From his 60s utopian housing development to infinity pools in the sky, the Israeli-Canadian architect Moshe Safdie has always designed larger-than-life buildings. Now 84, he has written a memoir about the obsessional energy that still fuels his career

Once, Moshe Safdie was the future. Then he wasn’t. Now, decades later, it turns out that, after all, he was. In 1967 he realised Habitat at the Montreal Expo, one of the most memorable projects of that decade, a revolutionary model of urban living that didn’t quite catch on. In 2010, the Marina Bay Sands resort in Singapore was completed to his designs, where the world’s longest infinity pool is lifted in a “sky park” 200 metres in the air. Along with the glass-roofed “paradise garden” and the world’s biggest indoor waterfall that he installed in the same city’s Changi airport in 2019, it is an icon of the epoch of the Instagrammable, ultra-spectacular mega-development that at least some of us now inhabit.

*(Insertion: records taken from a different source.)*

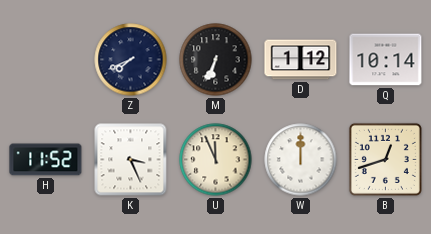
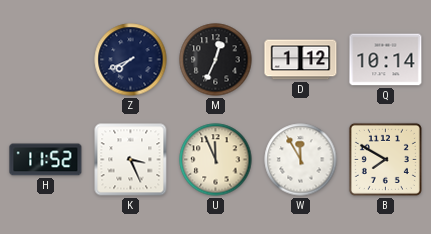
M: 6:34 -> 12:34
W: 12:00 -> 11:55
B: 12:42 -> 7:50
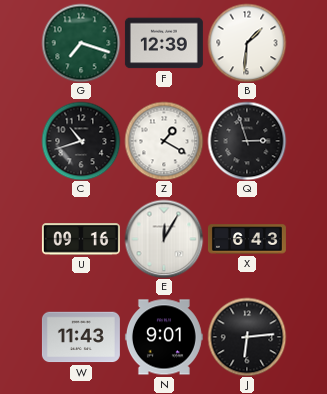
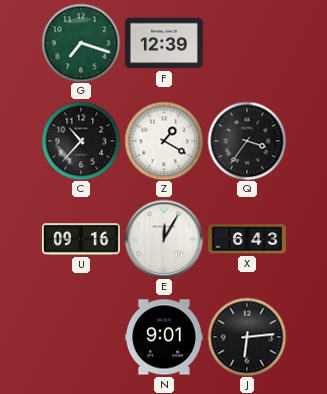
B: 1:31 -> none
C: 10:42 -> 10:37
Q: 2:57 -> 3:36
W: 11:43 -> none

Now 84, Safdie is thinking about his legacy. He has donated his flat at Habitat 67 (for he did the thing that architects are often accused of not doing, which is to live in their own developments) to his alma mater, Montreal’s McGill University, along with his archive. He has written a memoir, If Walls Could Speak, which goes back to his birth in Haifa, in what was then the British Mandate of Palestine, to Jewish parents, his mother from Manchester and his father from Aleppo. Now, sitting in the London home of the restaurateur Ruthie Rogers and her late husband, the architect Richard Rogers, old friends of his, Safdie reflects on his career. “For a building done by a bunch of kids it has stood up amazingly well,” he says of Habitat.